13 août 2012

L'écriture des lettres - l'écriture au CP 4/4 par Rachel Boutonnet

L'écriture au CP par Rachel Boutonnet
Pourquoi et comment j'enseigne le b.a.-ba, Ramsay, 2005, pp. 117-127.
1) Tracé de la lettre
2) Les tracés fondamentaux
3) Se repérer dans le cahier
4) L'écriture des lettres

On révise les lettres et les syllabes déjà étudiées, puis on écrit la lettre du jour, pour laquelle on s'est entraîné sur l'ardoise. Pour chaque lettre, et particulièrement pour la nouvelle, je montre le tracé en détail, en précisant la façon de l'écrire par rapport aux lignes du cahier. Il faut aussi détailler les accrochages entre les lettres. Certains sont délicats : le b et le r, les syllabes qui commencent par v. Pour les lettres les plus difficiles (par exemple le l), mieux vaut d'abord revoir les tracés fondamentaux avant de faire tracer la lettre en entier.

Comme les enfants n'utilisent pas toute l'année les mêmes cahiers, il faut remontrer le tracé des lettres à chaque changement de cahier.

Avant la fin de l'apprentissage de la lecture, toutes les lettres sont vues. Les graphèmes complexes s'écrivent en effet avec des lettres déjà étudiées.

Toute l'année, on révise les lettres, ainsi que les tracés fondamentaux. Je surveille principalement que les enfants fassent les tracés dans le bon sens : les ronds tournent en partant vers la gauche, les cannes et les accents descendent. S'ils ne respectent pas le sens des tracés, plus tard, ils écriront mal et ne parviendront jamais à être rapides. Il faut corriger les défauts le plus tôt possible, parce que les mauvaises habitudes sont très difficiles à perdre. Je surveille aussi de très près la façon dont les élèves tiennent leur stylo, parce que la bonne position des doigts et de la main détermine la qualité de l'écriture.

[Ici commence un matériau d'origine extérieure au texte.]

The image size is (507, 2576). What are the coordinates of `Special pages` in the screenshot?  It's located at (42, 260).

Quand on révise les lettres, on les regroupe par ressemblance des tracés : toutes les lettres à rond, toutes les lettres à boucle, toutes les lettres à canne, toutes les lettres à canne à l'envers... Les révisions sont l'occasion de découvrir des difficultés passées inaperçues.

J'ai eu un problème une fois avec une élève qui, pour attacher deux lettres, par exemple un l avec un e, repartait du haut du crochet qui termine le L, redescendait jusqu'à la ligne, puis remontait pour faire le e. Entre deux lettres, on trouvait à chaque fois une petite pointe. J'ai dû lui expliquer que le crochet qui termine une lettre, c'est la barre oblique qui commence la suivante.

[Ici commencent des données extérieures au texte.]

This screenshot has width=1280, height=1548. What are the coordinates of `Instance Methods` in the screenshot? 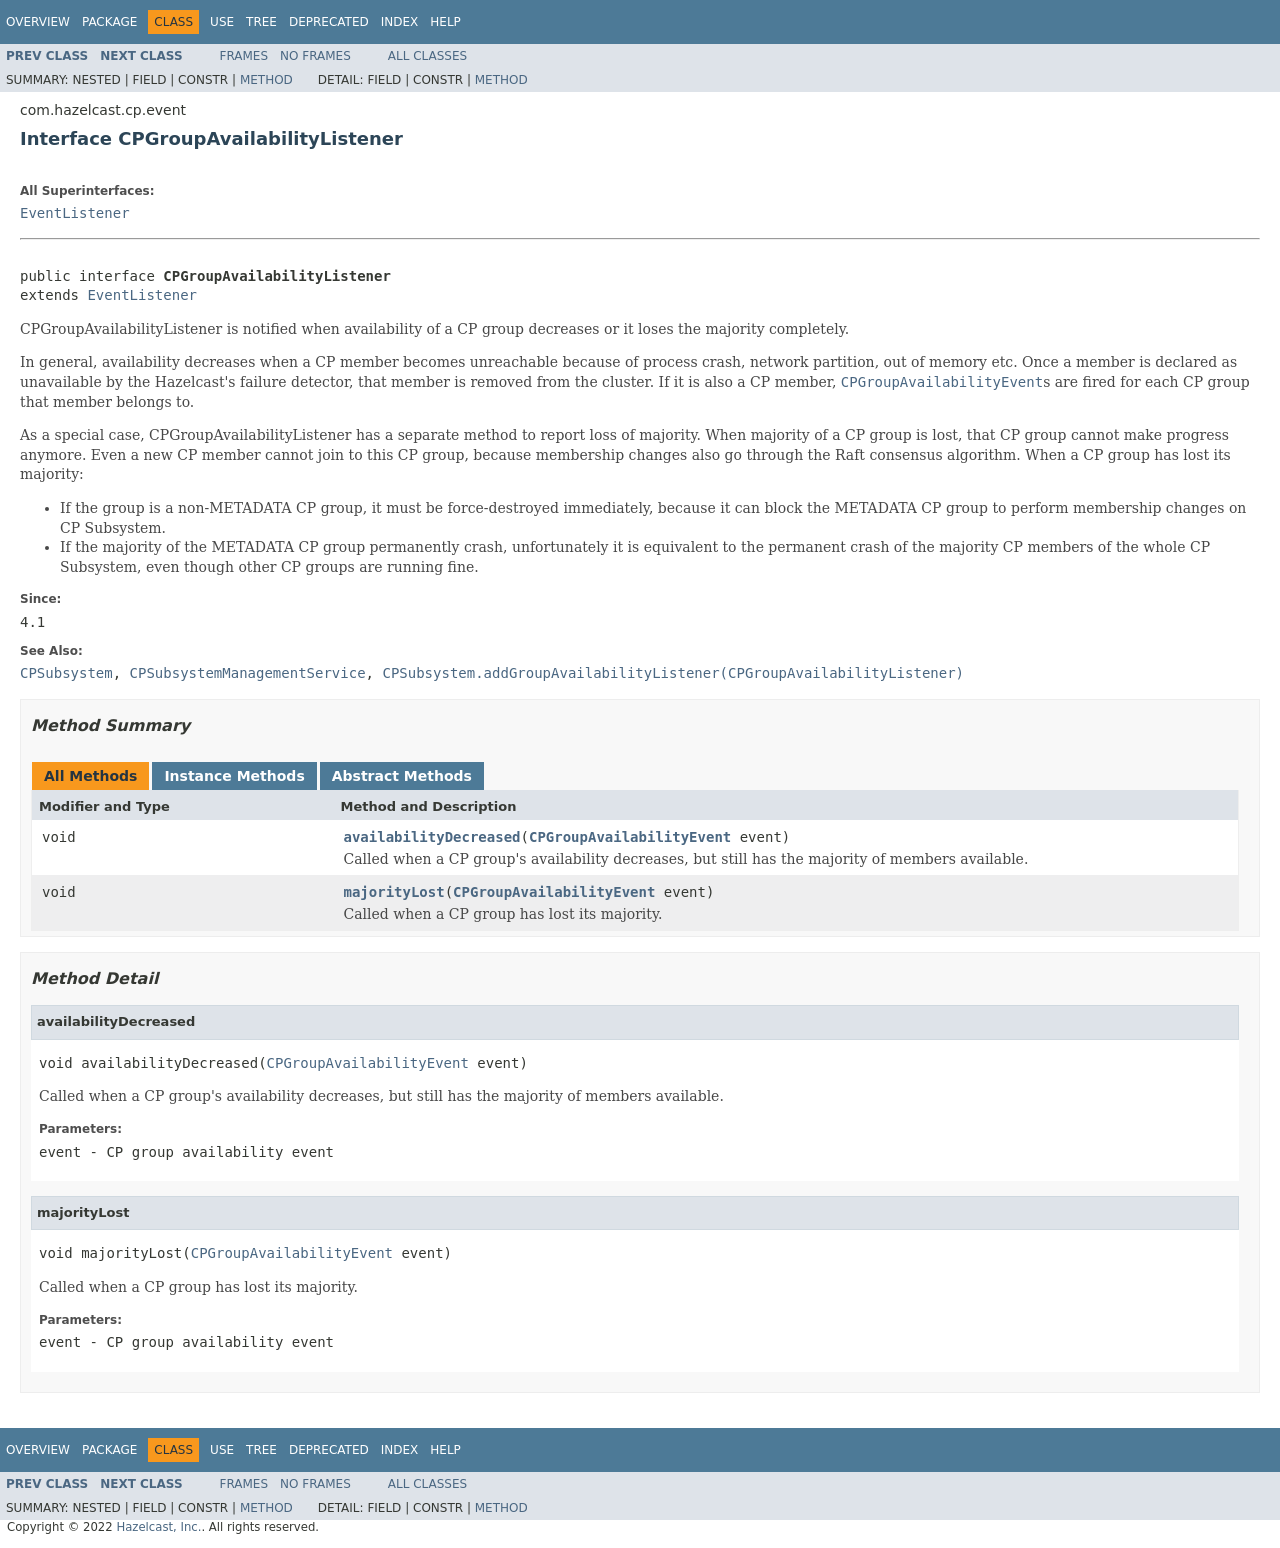 It's located at (234, 776).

Quelques lettres méritent que l'on y insiste : le f, à cause de la boucle qui remonte par-devant et pas par-derrière ; le h, parce que les enfants ont tendance à faire descendre la barre en dessous de la grosse ligne ; le s, que les enfants oublient de refermer, le z qui est la seule lettre qui contient une barre oblique descendant vers la gauche et dont la boucle remonte un peu avant de descendre ; le x à cause du deuxième enroulé.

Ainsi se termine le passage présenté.